Do I have postnatal nutrient depletion?

How can I prevent postnatal depletion?

Want to prevent the depletion occurring before birthing your baby? There are several things pregnant women can do to reduce their chance of suffering from postnatal depletion.  

  • Start with preconception care
    • Preconception care isn’t just about supporting the development of your baby. It’s also about supporting your own needs during pregnancy and preparing you for after pregnancy.
    • If timing allows, assessing your nutrient status 3-6 months before pregnancy is optimal. Work on your gut health, make sure your liver is functioning well, focus on your own mental health.
    • Investing in a balanced diet now can make a significant impact throughout your pregnancy and as a new mum. Place extra focus on your omega-3 fatty acid intake, especially DHA, protein and a wide variety of vegetables.
  • During Pregnancy
    • Making sure, where possible, you continue to eat a nutritious diet during your pregnancy is one of the best ways to avoid nutrient depletion. Again, focus on your good quality protein and healthy fat intake as well as fresh fruit and vegetables. Invest in a quality prenatal supplement and consider an omega-3 supplement.
    • It’s also important to look at your lifestyle habits in particular stress and sleep quality.  

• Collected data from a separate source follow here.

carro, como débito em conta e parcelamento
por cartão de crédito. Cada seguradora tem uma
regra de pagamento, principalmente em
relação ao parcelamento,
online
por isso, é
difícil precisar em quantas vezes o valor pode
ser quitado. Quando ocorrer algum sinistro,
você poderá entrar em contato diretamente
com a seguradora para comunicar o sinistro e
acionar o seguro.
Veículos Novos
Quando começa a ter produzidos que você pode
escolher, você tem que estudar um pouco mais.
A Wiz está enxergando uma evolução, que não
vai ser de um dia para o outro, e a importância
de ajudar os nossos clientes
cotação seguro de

Nourishing yourself in the first year postpartum

As you ease into motherhood, especially for first-time mums, be kind and gentle to yourself. Growing and birthing an infant is a big deal and it can sometimes take years to recover, so a little self-care goes a long way.

Continuing to keep up with the above will help to prevent nutrient depletion from occurring. There are additional lifestyle and dietary habits you can adopt if you’re starting to feel exhaustion or “baby brain” creeping in. 

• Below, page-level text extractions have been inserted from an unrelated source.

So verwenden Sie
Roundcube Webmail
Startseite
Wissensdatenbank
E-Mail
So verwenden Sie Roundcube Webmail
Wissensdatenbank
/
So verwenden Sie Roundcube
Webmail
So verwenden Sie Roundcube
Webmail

  • Rest. Avoid entertaining too many visitors in the early days and prioritise your sleep to support your body’s recovery and repair. 
  • Eat a balanced, nutrient-dense diet. It can be difficult preparing nourishing meals when you’re a new mother, however, it’s vital for recovery post-pregnancy, especially if you are breastfeeding. 
  • Assess your nutrient status, particularly iron, zinc, vitamin C and vitamin D and hormone profile for deficiencies or imbalances. 
  • Look after your gut. Consume probiotic and prebiotic-rich food or choose a good quality probiotic supplement. 
  • Spent 15 minutes a day outdoors in the fresh air and sunshine, exposing your arms and legs to boost your stores of vitamin D. 
  • Reduce your liver-loaders like caffeine, alcohol and refined sugar, to support your hormones and encourage optimal detoxification.
  • Add gentle movement into your day such as walking around the block pushing the pram or some quiet stretching while your baby is sleeping.
  • Reach out for help. If you’re feeling stressed or mentally or physically depleted, ask for help. Outsource your shopping, ask for someone to help run a few errands or to babysit for a short period of time so you can have a breather.  

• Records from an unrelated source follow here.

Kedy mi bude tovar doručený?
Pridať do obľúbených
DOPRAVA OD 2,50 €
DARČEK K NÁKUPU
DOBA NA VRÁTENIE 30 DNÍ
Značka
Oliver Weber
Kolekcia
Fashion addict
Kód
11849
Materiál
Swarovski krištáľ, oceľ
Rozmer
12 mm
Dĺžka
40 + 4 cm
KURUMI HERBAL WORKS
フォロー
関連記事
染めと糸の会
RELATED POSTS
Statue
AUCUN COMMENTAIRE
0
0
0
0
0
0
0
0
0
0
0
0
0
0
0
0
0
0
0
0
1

If you are looking for some help with your general well-being or to overcome postnatal depletion, please book in for a nutrition consultation. Replenishing your nutrient stores can help you feel revitalised and enhance the enjoyment of motherhood.


Originally published here.

Sarah Appleford is a bachelor-qualified nutritionist, mother, passionate foodie and founder of Nutrition For Kids. Through 1:1 consultations and workshops, Sarah’s mission is to inspire children to lead healthy, happy lives. She wants to help remove the confusion and equip parents with the tools and knowledge they need to nourish their kids with a whole food diet.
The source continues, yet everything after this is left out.